Entendemos que la situación es tan grave que LEVADURA no puede llegar al punto que quisiera tratar porque en el camino se le atraviesa el problema del transporte, la mujer que caminó dos horas de regreso a su casa con todo el cansancio de la jornada laboral, y se le cruzan también los indígenas intentando vender sus artesanías, los migrantes muertos de hambre que pasan frente a su puerta y los niños encerrados en sus casas de adobe, paja, piedra, cartón o lo que fuera; además al darse cuenta del campo de batalla en que a cada hora, a cada minuto mejor dicho, no, tampoco, mejor a cada segundo, una enfermera, un médico, una laboratorista, una agente o guardia, un vigilante, un cuidador o una portera en la gran casa blanca hospitalaria que no es la casa blanca o mansión que en las esferas del poder se roban todos los días, cae muerto o muerta al suelo mientras sus compañeros no cejan en seguir aunque el colega, el amigo ahí a su costado se ha ido sin siquiera darse cuenta, tan ocupado u ocupada, tan obstinados todos ellos en salvar la vida del otro, de las otras y los otros, en ese inmenso campo que es el hospital asolado por la parca golosa en llevarse a los mejores.
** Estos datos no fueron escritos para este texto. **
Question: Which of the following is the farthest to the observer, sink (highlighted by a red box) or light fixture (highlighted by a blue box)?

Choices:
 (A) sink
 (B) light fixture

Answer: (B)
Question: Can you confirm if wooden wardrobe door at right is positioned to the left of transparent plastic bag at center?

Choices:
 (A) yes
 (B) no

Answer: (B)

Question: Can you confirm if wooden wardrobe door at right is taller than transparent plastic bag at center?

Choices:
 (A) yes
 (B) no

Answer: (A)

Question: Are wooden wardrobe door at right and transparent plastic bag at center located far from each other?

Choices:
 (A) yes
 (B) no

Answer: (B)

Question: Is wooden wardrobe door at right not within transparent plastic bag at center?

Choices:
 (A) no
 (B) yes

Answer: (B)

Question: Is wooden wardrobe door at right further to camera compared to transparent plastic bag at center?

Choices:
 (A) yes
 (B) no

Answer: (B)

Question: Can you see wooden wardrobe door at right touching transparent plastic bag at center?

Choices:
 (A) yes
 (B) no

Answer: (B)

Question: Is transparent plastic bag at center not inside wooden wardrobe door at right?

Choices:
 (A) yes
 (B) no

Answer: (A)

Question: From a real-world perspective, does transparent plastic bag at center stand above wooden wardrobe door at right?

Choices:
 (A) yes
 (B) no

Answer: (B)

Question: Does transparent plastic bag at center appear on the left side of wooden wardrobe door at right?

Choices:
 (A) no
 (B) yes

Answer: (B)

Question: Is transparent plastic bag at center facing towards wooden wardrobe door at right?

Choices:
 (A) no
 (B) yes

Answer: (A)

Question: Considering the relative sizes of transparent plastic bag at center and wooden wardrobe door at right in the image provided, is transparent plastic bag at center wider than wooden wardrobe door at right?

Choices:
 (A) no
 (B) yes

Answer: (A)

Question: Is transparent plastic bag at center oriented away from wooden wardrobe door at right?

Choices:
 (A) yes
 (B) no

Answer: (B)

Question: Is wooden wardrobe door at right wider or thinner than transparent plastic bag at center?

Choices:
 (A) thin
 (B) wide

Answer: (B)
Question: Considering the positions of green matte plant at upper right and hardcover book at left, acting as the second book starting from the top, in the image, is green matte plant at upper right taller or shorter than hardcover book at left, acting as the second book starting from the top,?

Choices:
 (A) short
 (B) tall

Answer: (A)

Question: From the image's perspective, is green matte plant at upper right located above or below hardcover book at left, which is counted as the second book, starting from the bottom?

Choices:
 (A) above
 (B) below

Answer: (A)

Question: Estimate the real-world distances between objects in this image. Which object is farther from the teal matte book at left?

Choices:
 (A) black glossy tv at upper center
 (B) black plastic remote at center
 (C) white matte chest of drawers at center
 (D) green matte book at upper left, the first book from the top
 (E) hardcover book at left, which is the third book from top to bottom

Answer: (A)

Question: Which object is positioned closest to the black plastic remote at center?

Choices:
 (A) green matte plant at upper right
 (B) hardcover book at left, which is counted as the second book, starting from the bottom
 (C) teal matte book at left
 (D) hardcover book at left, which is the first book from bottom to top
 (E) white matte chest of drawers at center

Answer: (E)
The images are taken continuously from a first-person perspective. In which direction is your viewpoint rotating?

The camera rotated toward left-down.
En una sola frase porque no se puede parar el aliento cuando uno se da cuenta…
Se trata de 19 médicos (la investigación es del periódico Milenio), un enfermero, dos enfermeras, un laboratorista y una vigilante que entre la mitad de marzo y hasta la fecha, han perdido la vida combatiendo la muerte desde su trinchera, vale decir, desde su profesión. Estos compatriotas nuestros habían dejado de ver a sus familias, de estar con sus hijos e hijas, con sus esposas y esposos, con sus madres y padres, hombres y mujeres en la obstinación de hacer del mundo un lugar compartido donde la fraternidad y la compasión o la responsabilidad ética, o la fe en Dios, o la creencia de Ama a tu prójimo como a ti mismo, o vaya a saber qué impulso, cuál afecto, qué fe los moviera a no cejar en cumplir con el deber sin abandonar el puesto de combate.
Y sí, se necesitan términos de guerra cuando un ejército en delantales blancos esgrimiendo tubos, jeringas, agujas, bisturíes, elige no abandonar la lucha y pelear hasta caer no rendido sino muerto.
Volveremos acaso a la indiferencia de nuestras vidas, a la rutina del trabajo y la pena, a la risa del convivio y la fiesta, a la frivolidad o al estudio y la reflexión, según como venimos siendo, u ojalá cambiemos para mirar al lado y al frente, al costado y al vecino o vecina. Vaya a saber. Lo cierto es que un número considerable de profesionales de la salud con sus rostros sonrientes (hay que verlos en la marca individual que significa cada foto de vida y esperanza), ya no estará para vernos proseguir la huella porque como en las batallas napoleónicas, o en los combates mapuches, han puesto su sangre y su carne para que nosotros pudiéramos pasar sobre ellos y seguir vivos.
Con la marca de los que hacemos LEVADURA.